Find one example in each poem of a feature that could help a storyteller recite that poem.The Wanderer, The Seafarer, A Wife's Lament. Explain why it would help.
The poetry of the Anglo-Saxon period was overwhelmingly elegiac. What this means is that the poems told the story of a person's life by revealing the personal thoughts and feelings of a single speaker.
These poems were also considered lyrical in the fact that they denoted the thoughts and feelings of a single speaker and spoke about the events in the speaker's life.
Not only did the poems speak to the events within one's life, the poems also had lyrical elements. What this refers to is the fact that the poems of this period were typically sung.

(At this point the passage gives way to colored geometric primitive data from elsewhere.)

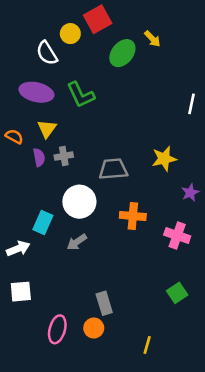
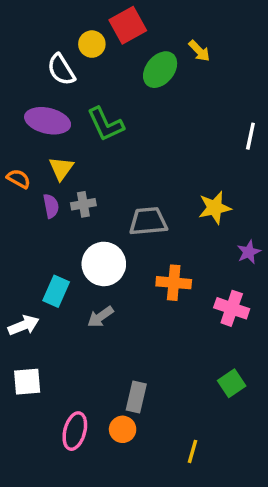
gray rectangle: (104, 303) -> (136, 397), turned 30

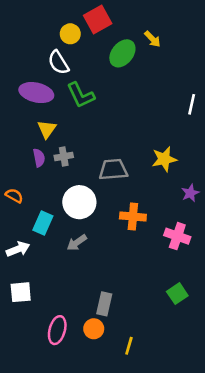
white semicircle: (61, 70) -> (59, 63), moved
orange semicircle: (19, 179) -> (14, 196), moved
yellow line: (192, 451) -> (129, 346), moved

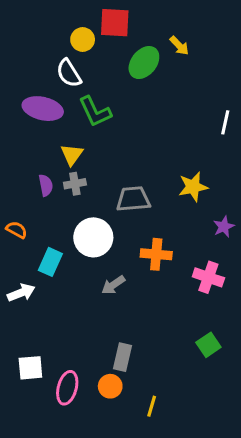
red square: (98, 19) -> (115, 23), turned 32
yellow triangle: (47, 129) -> (72, 155), moved
gray arrow: (77, 243) -> (113, 285), moved
white square: (21, 292) -> (30, 368), moved

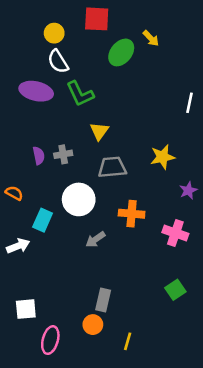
yellow circle: (83, 39) -> (54, 33), moved
yellow triangle: (72, 155) -> (99, 131), moved
pink ellipse: (67, 388) -> (50, 340), moved

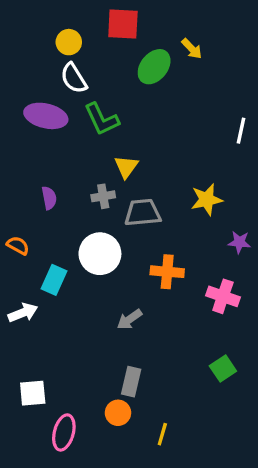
gray cross: (63, 154) -> (103, 196), moved
purple star: (188, 190) -> (239, 242), turned 30
gray arrow: (95, 239) -> (129, 319), moved

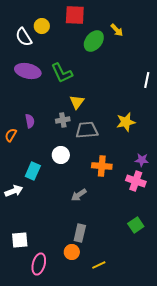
white semicircle: (74, 78) -> (24, 37), moved
purple star: (239, 242) -> (142, 160), moved
orange semicircle: (18, 245) -> (11, 135), moved, turned -88
white circle: (100, 254) -> (61, 155), size x0.7
yellow line: (162, 434) -> (99, 265), turned 48

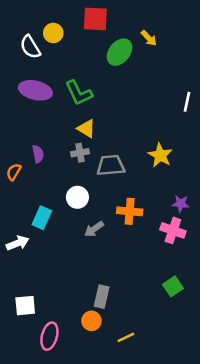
yellow triangle: (77, 102) -> (86, 129), moved, turned -35
yellow star: (126, 122) -> (160, 155), turned -30
gray arrow: (79, 195) -> (94, 229), moved

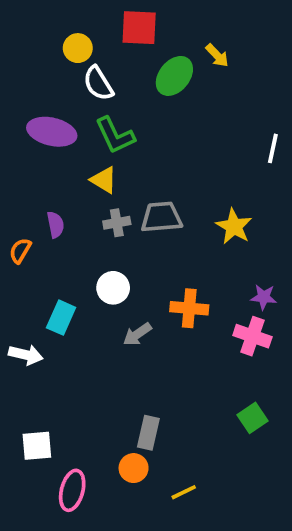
white semicircle: (30, 47) -> (98, 83), moved
yellow triangle: (86, 129) -> (104, 180), moved
gray trapezoid: (111, 165) -> (161, 217), moved
white arrow: (18, 243) -> (26, 355), turned 35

With no global, or even local, language, the epics and poems of this period were sung.
Therefore, all three poems, "The Wanderer," "The Seafarer," and "The Wife's Lament" were elegiac and lyrical. The fact that each poem revealed the thoughts and feelings of someone other than the storyteller, or scop (the singer who told the stories) would easily be able to take the feelings spoken of in the text and tell them filled with the same emotion.
Another way to examine this would be the fact that it did not happen to the scop. It is much easier to tell a story which is not yours. The emotions revealed in all three of the poems is, at times, gut-wrenching. It would take some distance from the poem to be able to tell it without breaking down.
At the same time, one last idea to examine, the wanderer and the seafarer are no longer "here." They have moved on. Both have found peace with where they are and in their faith. That being said, a scop would have no choice but to tell another's story.
Poetically, all three contain very distinct elements typical of the period. All three contain kennings (metaphorical phrases used to heighten the language--make it more beautiful), alliteration (the repetition of consonant sounds within a line of poetry--adds to the lyrical "voice" of the poem, and assonance (the repetition of a vowel sound within a line of poetry--offers same lyrical "voice" as alliteration).
Direct examples of these, from the poems, are:
"Paths of exile" (meaning the ocean) from "The Wanderer"- kenning example.
"Bark's bows" from "The Seafarer"- alliteration example (the repetition of "b" in both words.
"I make this song of myself, deeply sorrowing" from "The Wife's Lament"- assonance example (the "o" sound in "song" and "sorrow").